For the records shown below, return an exact copy that excludes the pictures.
*** Begin section ***
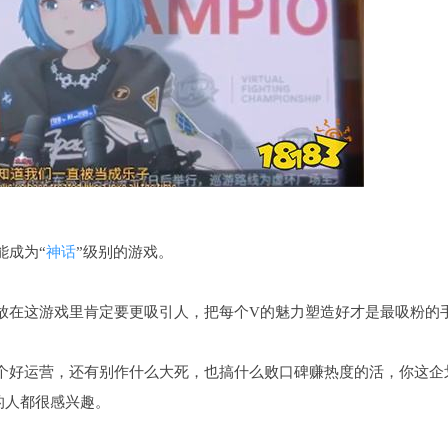
能成为“
神话
”级别的游戏。
放在这游戏里肯定要更吸引人，把每个V的魅力塑造好才是最吸粉的
个好运营，还有别作什么大死，也搞什么败口碑赚热度的活，你这企
的人都很感兴趣。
*** End section ***
-- ANSWER FOR THIS EXERCISE --
能成为“
神话
”级别的游戏。
放在这游戏里肯定要更吸引人，把每个V的魅力塑造好才是最吸粉的
个好运营，还有别作什么大死，也搞什么败口碑赚热度的活，你这企
的人都很感兴趣。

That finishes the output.